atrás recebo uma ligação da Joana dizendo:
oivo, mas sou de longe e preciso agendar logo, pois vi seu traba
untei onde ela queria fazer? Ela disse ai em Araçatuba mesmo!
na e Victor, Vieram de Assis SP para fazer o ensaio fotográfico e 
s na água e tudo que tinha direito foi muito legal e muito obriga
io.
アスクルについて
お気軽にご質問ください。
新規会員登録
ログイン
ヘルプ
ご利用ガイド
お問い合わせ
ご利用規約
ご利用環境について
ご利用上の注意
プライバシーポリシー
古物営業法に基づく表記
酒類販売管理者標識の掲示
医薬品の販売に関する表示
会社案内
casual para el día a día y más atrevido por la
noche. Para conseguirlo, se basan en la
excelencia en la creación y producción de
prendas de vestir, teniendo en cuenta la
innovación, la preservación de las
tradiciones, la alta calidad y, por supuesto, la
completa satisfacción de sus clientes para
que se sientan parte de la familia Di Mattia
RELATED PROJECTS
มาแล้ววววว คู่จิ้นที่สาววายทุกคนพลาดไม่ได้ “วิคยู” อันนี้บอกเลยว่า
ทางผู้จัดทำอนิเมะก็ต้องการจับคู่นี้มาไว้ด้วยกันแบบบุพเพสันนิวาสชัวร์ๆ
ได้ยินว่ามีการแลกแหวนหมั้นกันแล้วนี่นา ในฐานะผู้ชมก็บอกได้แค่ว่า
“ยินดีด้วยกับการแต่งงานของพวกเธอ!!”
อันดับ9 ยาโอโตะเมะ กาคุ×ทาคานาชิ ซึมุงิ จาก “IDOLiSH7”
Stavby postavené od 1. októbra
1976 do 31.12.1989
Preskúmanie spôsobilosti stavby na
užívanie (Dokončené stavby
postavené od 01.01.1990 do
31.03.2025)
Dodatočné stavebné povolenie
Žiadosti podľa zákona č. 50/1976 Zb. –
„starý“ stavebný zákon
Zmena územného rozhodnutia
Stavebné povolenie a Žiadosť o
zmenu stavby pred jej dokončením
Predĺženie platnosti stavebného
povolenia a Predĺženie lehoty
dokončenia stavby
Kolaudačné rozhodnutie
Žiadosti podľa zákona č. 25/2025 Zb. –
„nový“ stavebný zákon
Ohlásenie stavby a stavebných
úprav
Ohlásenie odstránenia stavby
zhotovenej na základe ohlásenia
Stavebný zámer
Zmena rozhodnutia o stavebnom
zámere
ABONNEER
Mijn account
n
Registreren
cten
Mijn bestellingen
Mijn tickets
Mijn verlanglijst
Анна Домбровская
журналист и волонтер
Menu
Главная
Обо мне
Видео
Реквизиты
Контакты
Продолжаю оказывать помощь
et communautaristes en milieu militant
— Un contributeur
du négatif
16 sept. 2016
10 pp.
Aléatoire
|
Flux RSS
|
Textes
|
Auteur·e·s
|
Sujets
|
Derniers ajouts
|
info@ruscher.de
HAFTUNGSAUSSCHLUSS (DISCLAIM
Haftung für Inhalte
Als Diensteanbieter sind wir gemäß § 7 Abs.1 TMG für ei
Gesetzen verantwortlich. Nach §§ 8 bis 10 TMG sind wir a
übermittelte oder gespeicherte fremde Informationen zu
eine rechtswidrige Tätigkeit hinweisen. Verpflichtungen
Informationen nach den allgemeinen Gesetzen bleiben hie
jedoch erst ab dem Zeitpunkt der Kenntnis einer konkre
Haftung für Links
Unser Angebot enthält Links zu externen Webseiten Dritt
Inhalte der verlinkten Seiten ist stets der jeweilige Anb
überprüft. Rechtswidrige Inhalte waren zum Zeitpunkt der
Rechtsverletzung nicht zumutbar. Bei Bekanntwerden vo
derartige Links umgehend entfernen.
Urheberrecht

# # # # # # #

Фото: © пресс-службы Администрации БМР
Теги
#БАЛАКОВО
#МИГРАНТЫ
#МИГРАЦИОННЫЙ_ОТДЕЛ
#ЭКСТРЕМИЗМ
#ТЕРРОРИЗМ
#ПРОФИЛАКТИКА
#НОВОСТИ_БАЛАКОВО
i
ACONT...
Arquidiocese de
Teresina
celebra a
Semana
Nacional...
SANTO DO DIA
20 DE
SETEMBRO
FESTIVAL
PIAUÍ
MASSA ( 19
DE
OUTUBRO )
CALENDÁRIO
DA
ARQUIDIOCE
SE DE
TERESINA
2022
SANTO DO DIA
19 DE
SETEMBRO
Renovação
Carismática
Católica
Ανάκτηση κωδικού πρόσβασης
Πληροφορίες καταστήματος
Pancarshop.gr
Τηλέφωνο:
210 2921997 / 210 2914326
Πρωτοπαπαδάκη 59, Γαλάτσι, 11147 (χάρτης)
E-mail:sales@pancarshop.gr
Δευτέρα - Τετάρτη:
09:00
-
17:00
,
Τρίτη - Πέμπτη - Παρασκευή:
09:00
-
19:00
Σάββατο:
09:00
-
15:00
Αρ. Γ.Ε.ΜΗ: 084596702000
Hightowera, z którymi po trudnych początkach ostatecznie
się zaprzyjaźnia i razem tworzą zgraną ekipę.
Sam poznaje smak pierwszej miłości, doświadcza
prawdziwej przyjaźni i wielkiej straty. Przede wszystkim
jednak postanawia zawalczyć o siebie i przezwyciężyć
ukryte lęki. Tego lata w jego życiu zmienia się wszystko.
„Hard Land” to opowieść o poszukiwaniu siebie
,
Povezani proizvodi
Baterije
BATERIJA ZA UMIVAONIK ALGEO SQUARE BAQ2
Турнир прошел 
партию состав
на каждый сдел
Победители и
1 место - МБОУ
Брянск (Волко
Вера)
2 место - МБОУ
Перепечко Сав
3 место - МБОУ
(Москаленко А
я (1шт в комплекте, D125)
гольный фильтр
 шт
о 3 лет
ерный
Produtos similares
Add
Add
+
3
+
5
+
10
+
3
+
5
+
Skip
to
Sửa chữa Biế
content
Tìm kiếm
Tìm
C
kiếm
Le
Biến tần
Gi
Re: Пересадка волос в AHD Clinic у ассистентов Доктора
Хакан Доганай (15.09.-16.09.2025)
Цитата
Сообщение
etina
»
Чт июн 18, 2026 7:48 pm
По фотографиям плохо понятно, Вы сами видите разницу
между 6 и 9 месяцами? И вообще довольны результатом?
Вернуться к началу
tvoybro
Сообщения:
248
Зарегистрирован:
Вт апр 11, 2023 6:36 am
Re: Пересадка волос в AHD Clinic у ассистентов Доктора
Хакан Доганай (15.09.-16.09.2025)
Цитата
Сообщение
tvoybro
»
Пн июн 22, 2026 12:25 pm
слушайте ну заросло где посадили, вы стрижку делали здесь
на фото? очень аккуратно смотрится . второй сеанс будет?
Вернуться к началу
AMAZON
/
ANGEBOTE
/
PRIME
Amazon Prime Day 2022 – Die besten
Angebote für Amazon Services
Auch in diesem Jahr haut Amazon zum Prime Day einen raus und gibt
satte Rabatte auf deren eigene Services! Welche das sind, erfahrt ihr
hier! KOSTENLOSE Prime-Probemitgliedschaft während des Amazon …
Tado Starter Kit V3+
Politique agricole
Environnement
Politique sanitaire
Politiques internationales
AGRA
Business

# # # # # # #

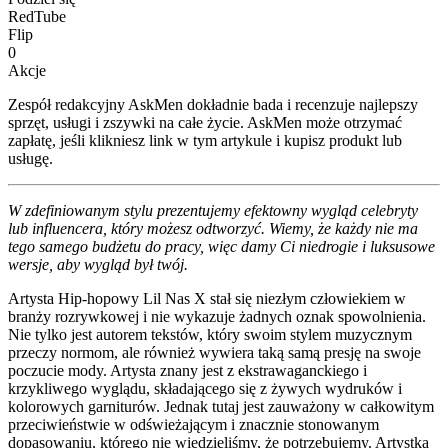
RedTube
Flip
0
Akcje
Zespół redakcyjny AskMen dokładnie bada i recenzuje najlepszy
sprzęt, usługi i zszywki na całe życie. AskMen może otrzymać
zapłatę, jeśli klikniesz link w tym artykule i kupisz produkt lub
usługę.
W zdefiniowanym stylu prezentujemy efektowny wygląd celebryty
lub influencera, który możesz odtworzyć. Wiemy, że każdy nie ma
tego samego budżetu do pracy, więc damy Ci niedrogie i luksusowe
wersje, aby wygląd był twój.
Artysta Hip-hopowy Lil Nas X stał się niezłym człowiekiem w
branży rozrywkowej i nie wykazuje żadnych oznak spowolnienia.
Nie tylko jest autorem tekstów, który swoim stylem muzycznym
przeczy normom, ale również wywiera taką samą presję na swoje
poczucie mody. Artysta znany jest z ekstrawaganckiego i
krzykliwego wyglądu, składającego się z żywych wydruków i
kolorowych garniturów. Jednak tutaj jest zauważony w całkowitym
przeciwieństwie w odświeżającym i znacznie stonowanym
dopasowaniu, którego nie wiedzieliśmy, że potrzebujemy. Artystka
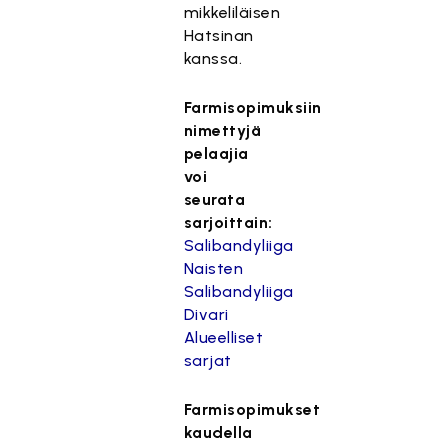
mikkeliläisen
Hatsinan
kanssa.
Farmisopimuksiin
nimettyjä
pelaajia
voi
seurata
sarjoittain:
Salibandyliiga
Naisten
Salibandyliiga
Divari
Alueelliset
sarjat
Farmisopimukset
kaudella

# # # # # # #

— What is expected —
Search the material above for the string "Zeitpunkt". Show every line that holds it.

— Solution —
jedoch erst ab dem Zeitpunkt der Kenntnis einer konkre
überprüft. Rechtswidrige Inhalte waren zum Zeitpunkt der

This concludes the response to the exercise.